As soon as a social hierarchy becomes a matter for discussion, the Western impulse
is to ask what social classes are involved. In traditional China, the top rank was
reserved for emperors and other noble families along with their supporting bureaucrats.
Next lower came farmers, because they worked closely with the rhythms of nature to
produce the food on which everyone depended. Next lower were craftsmen and artisans.
Lower still were merchants, because they seemed to produce nothing but merely moved
goods around for a profit. Aristotle and some other traditional Western thinkers shared a
similar scorn for commerce. Hence the money accumulated by merchants did not
correlate with high status, but it could provide the means for a favorite son to study
classical texts in hopes of passing the examinations to enter the imperial administration,
a great leap to high status for the family [link: imperial exam system]. Revolutionary changes
in this traditional hierarchy are tracked elsewhere [link: the early PRC class status system].

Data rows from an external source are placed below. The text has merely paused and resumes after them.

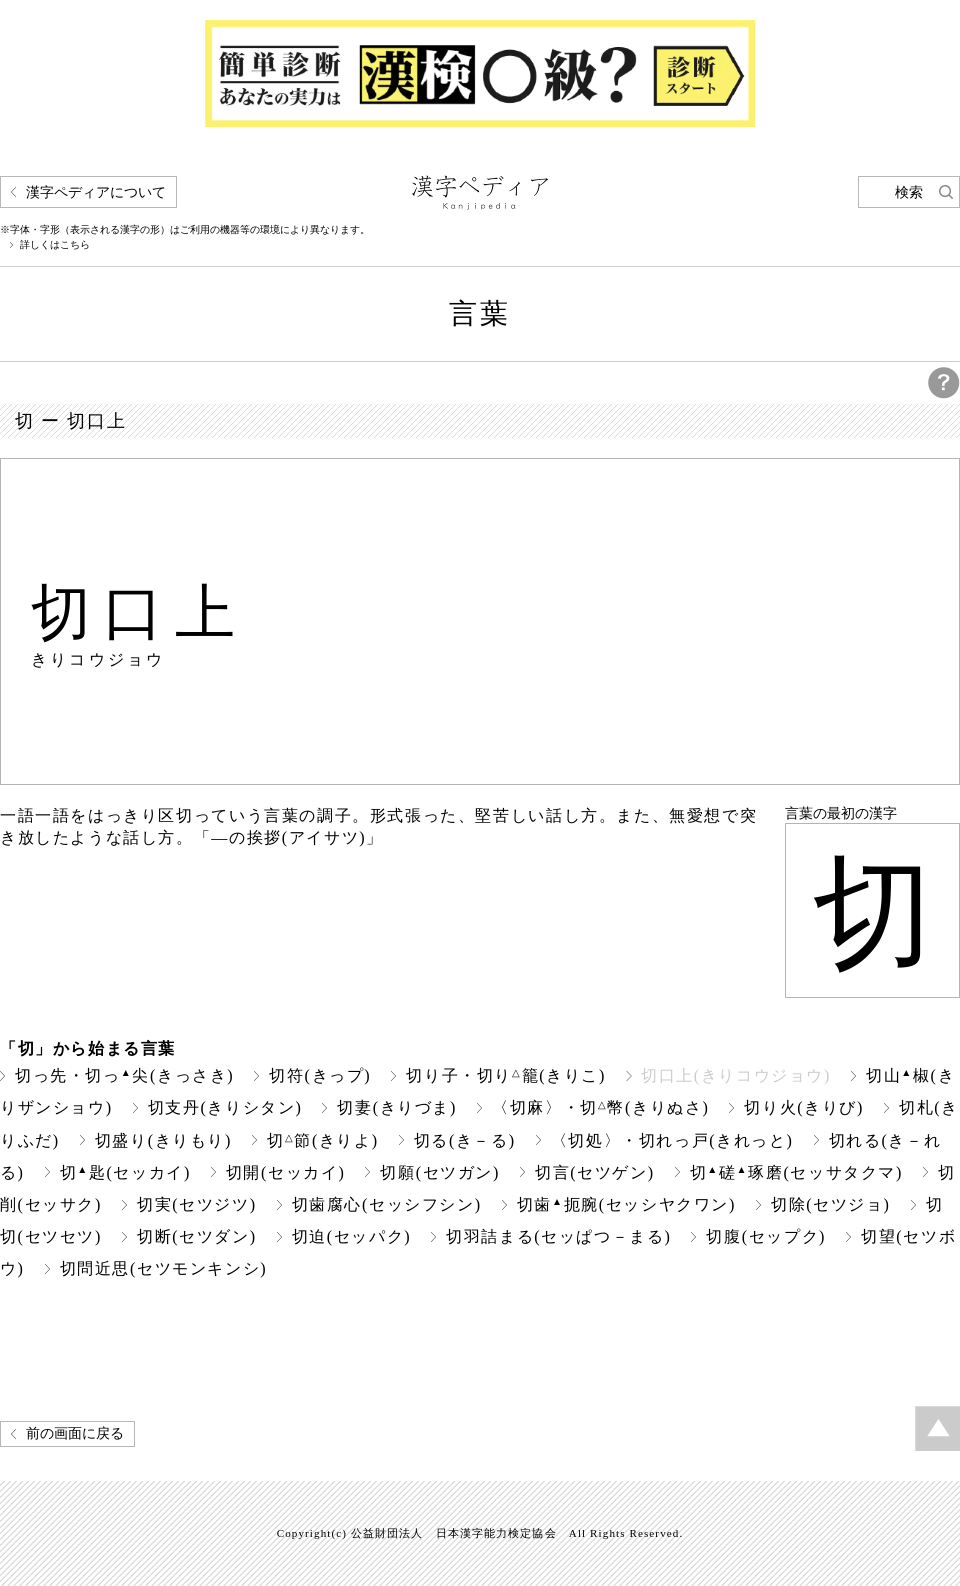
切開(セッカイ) (286, 1172)
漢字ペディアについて (96, 192)
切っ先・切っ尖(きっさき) (124, 1075)
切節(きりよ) (323, 1140)
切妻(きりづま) (397, 1107)
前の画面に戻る (75, 1433)
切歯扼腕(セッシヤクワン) (626, 1204)
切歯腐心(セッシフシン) (387, 1204)
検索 (909, 192)
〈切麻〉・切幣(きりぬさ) (600, 1107)
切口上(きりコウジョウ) (736, 1075)
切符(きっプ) (320, 1075)
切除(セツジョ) (831, 1204)
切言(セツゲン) (595, 1172)
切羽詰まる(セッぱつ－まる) (558, 1236)
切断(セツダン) (197, 1236)
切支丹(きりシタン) (225, 1107)
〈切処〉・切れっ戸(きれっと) (672, 1140)
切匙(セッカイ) (125, 1172)
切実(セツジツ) (197, 1204)
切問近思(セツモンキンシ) (164, 1268)
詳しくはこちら (55, 245)
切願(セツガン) (440, 1172)
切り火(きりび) (804, 1107)
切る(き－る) (465, 1140)
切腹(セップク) (766, 1236)
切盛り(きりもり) (163, 1140)
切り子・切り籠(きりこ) (506, 1075)
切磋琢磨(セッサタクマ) (796, 1172)
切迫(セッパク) (352, 1236)
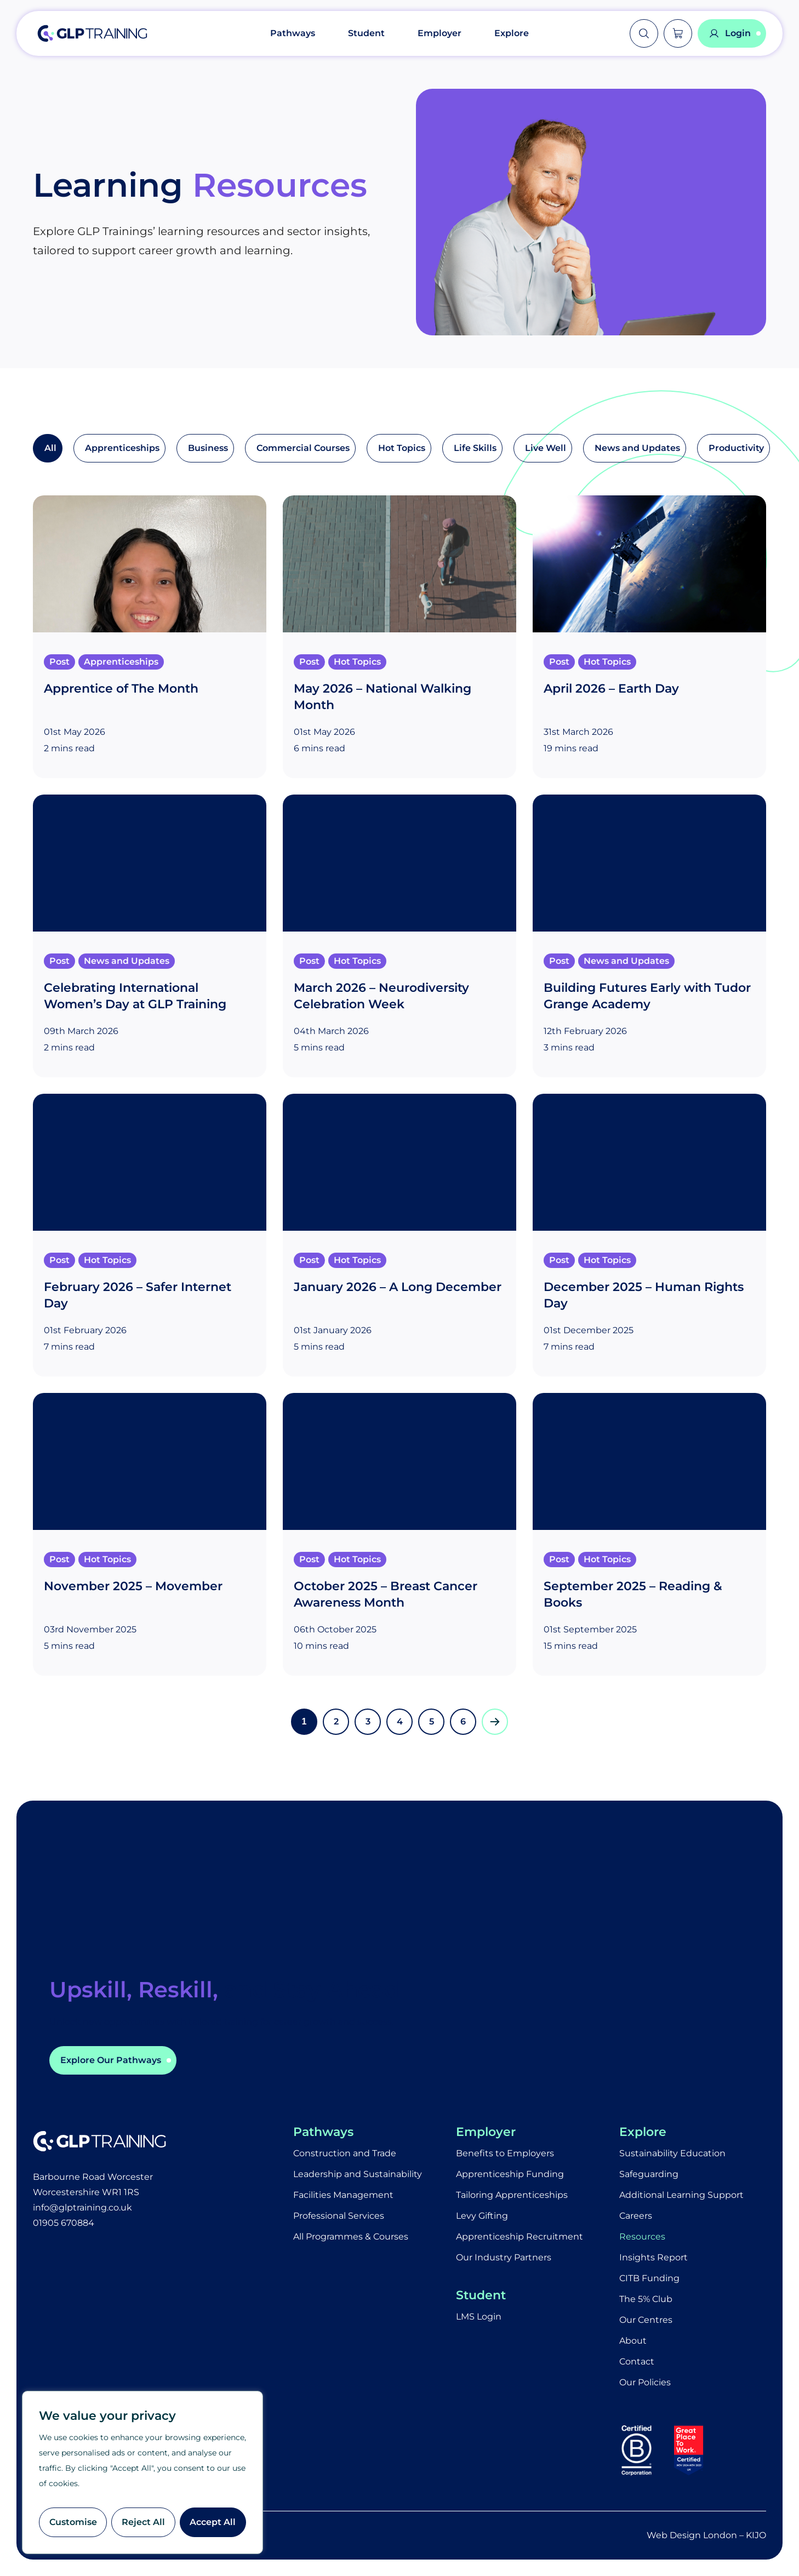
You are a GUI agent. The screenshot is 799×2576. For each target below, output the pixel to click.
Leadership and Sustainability (357, 2174)
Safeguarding (648, 2174)
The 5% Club (645, 2299)
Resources (642, 2236)
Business (208, 448)
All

The human hierarchy, of course, does not exist in isolation from the larger nature of
things. The Chinese tradition conceives of the nature of things in terms of unceasing
processes within which humans try to keep their heads above water. In this view, nature
is composed of two complementary realms: heaven [tian 天] and earth [tu 土]. Humans
have a special status as the aspect of nature that has the capacity to reflect on those
ongoing natural processes which are constantly changing. Because the processes are
always going on, no one can step aside for observational purposes in any objective
sense, but one can hope to sense where events are tending. Chinese culture
incorporates a variety of means toward that end, for example, luck language [link: luck
language] or divination [link: divination]. In these ways one can try to orient oneself
strategically in the interests of the family, the clan, the nation, or perhaps even the
whole human community. The larger the scale of one’s frame of reference, the more
sage-like one’s perceptions can be, hence the higher one’s status in terms of the
Chinese tradition.
Thus, in Chinese views of human nature, attention focuses not on individuals but on
how one performs or should perform in relation to the surrounding hierarchy. One’s selfcultivation focuses on these multiple relationships, and the interests of one’s family are
always more important than any individual within it. This kind of emphasis marks the
Chinese tradition, even today.
Study Questions:
1. If the Chinese presumption of change is so widespread as opposed to the
Western concern for essences and stable reality, then similar divergence should be
visible in other cultural domains as well as human nature. Given the readings studied
so far, to what extent do you find evidence to support or to undermine this general
assertion?
2. If the Western tradition pays so much homage to “nature,” how can Westerners
justify trying to modify nature or to improve upon it? If the Chinese tradition gives
such a basic role to change, how can Chinese thinkers affirm anything permanent?
Excerpt from Western Civilization with Chinese Comparisons, 3rd ed.
(Shanghai: Fudan University Press, 2010), pp 209-10.